Opioids, the mainstay of palliative cancer pain therapy, have some limitations, as they are accompanied by a significant risk of dose limiting toxicity such as constipation, and respiratory depression. Long-term potential complications are tolerance and dependence. Neuropathic pain in cancer patients is suboptimally effective and poorly tolerated if treated by opioids alone at higher doses. Opioids also carry a significant risk of abuse potential which may at times hinder the effective management of cancer pain. For management of cancer pain problems, WHO recommends use of non-opioids (e.g., nonsteroidal anti-inflammatory drugs) and adjuvant analgesics, in addition to opioids. Gabapentin is used as adjuvant analgesic along with opioids for management of moderate to severe degree of pain in cancer patients. [9] Anticonvulsants and antidepressants are used in neuropathy due to other causes too. [10]

Gabapentin has a role in treatment of painful diabetic neuropathy, postherpetic neuralgia, and other types of neuropathic pain. [11],[12],[13],[14] It is also used in neuropathic pain associated with cancer. [5] Amitrypline has been found to be effective in relieving neuropathic pain, but with some associated adverse effects like sedation, dizziness, dry mouth, blurring of vision, constipation, weight gain, ataxia, orthostatic hypotension, and cardiac arrhythmias. [15],[16]

Gabapentin is a centrally acting GABA agonist and promotes nonvesicular release of GABA. It binds to a protein identical to that of the α2 δ subunit of the L type of voltage sensitive calcium channels. [17] It also interacts with N-methyl-D-aspartate receptor system. In most forms of chronic pain, postsynaptic NMDA receptors are opened, which cause calcium influx, neuronal excitability, and gene expression leading to neuronal sensitization, allodynia, and hyperalgesia.

Amitriptyline, a tricyclic antidepressant, acts by facilitating the descending inhibitory pain pathways. It inhibits presynaptic reuptake of norepiniphrine and serotonin. In our study there was significant reduction of neuropathic pain with fewer drop outs in the amitriptyline group. This may be due to a mild degree of adverse effects experienced with lower dose (25-50 mg/day) of amitriptyline. Global improvement and improvement of quality of life were also observed in the amitriptyline group as seen in other studies. [15] Comprehensive assessment of cancer pain is essential in order to plan the best treatment option for the individual patient. Since pain is a subjective sensation, the patient's self assessment of pain intensity is a tool to evaluate efficacy of drugs and hence the VAS pain score, VRS score, PRR, and GPS are used.

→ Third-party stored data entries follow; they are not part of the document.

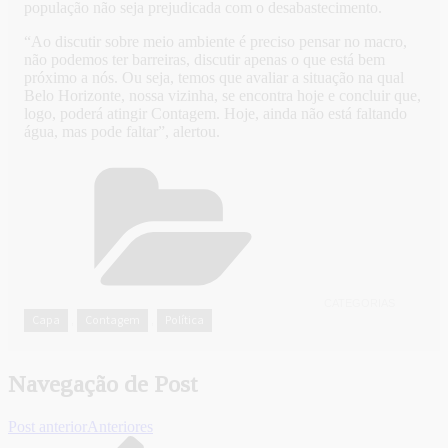
população não seja prejudicada com o desabastecimento.
“Ao discutir sobre meio ambiente é preciso pensar no macro,
não podemos ter barreiras, discutir apenas o que está bem
próximo a nós. Ou seja, temos que avaliar a situação na qual
Belo Horizonte, nossa vizinha, se encontra hoje e concluir que,
logo, poderá atingir Contagem. Hoje, ainda não está faltando
água, mas pode faltar”, alertou.
CATEGORIAS
Capa
Contagem
Política
,
,
Navegação de Post
Post anterior
Anteriores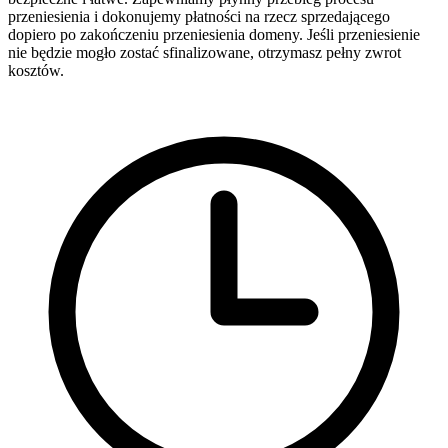
przeniesienia i dokonujemy płatności na rzecz sprzedającego
dopiero po zakończeniu przeniesienia domeny. Jeśli przeniesienie
nie będzie mogło zostać sfinalizowane, otrzymasz pełny zwrot
kosztów.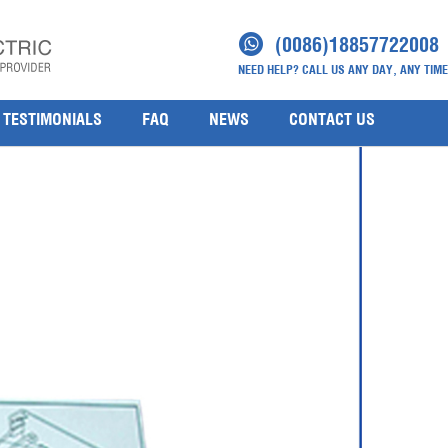
(0086)18857722008
NEED HELP? CALL US ANY DAY, ANY TIME
TESTIMONIALS
FAQ
NEWS
CONTACT US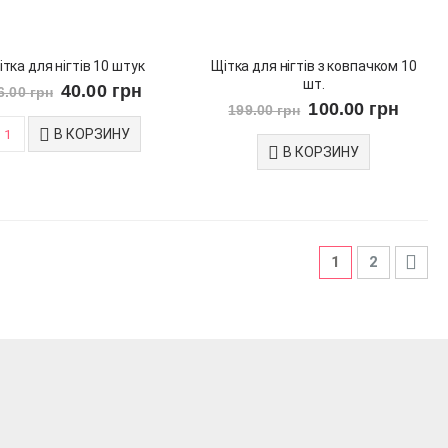
тка для нігтів 10 штук
Щітка для нігтів з ковпачком 10
шт.
40.00
грн
6.00
грн
100.00
грн
199.00
грн
В КОРЗИНУ
В КОРЗИНУ
1
2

In our study both the drugs were effective in providing relief to cancer patients with neuropathic pain though there was no statistically detectable difference in efficacy between them. There was a nonsustained trend of decrement of pain perception within the groups as were judged by different pain scales used in the study. The reason for the variability might be attributed to the ongoing disease activity at the backdrop of analgesic treatment.

The adverse effects experienced by patients were of mild-to-moderate degree and did not require discontinuation of therapy. One patient in the amitriptyline group required catheterization due to retention of urine. This patient had benign hypertrophy of prostrate and had to be withdrawn. The drawbacks of open-label design could not be overcome in the present study which remains its predominant limitation. Due to unavailability of financial support, the patients had to buy their own medications and blinding was thus not possible.

In conclusion, although gabapentin is widely used for neuropathic pain, our study suggests amitriptyline as a suitable alternative in cancer patients. In view of the low cost of amitriptyline, better compliance may be expected with lesser number of drop-outs. Although the number of patients having adverse effects were more in the amitriptyline group but they were not severe enough to warrant discontinuation of treatment. Therefore it can be speculated with due evidence that amitriptyline can emerge as a more cost-effective treatment option for neuropathic pain especially at a government or public set up in a resource-constrained country like India.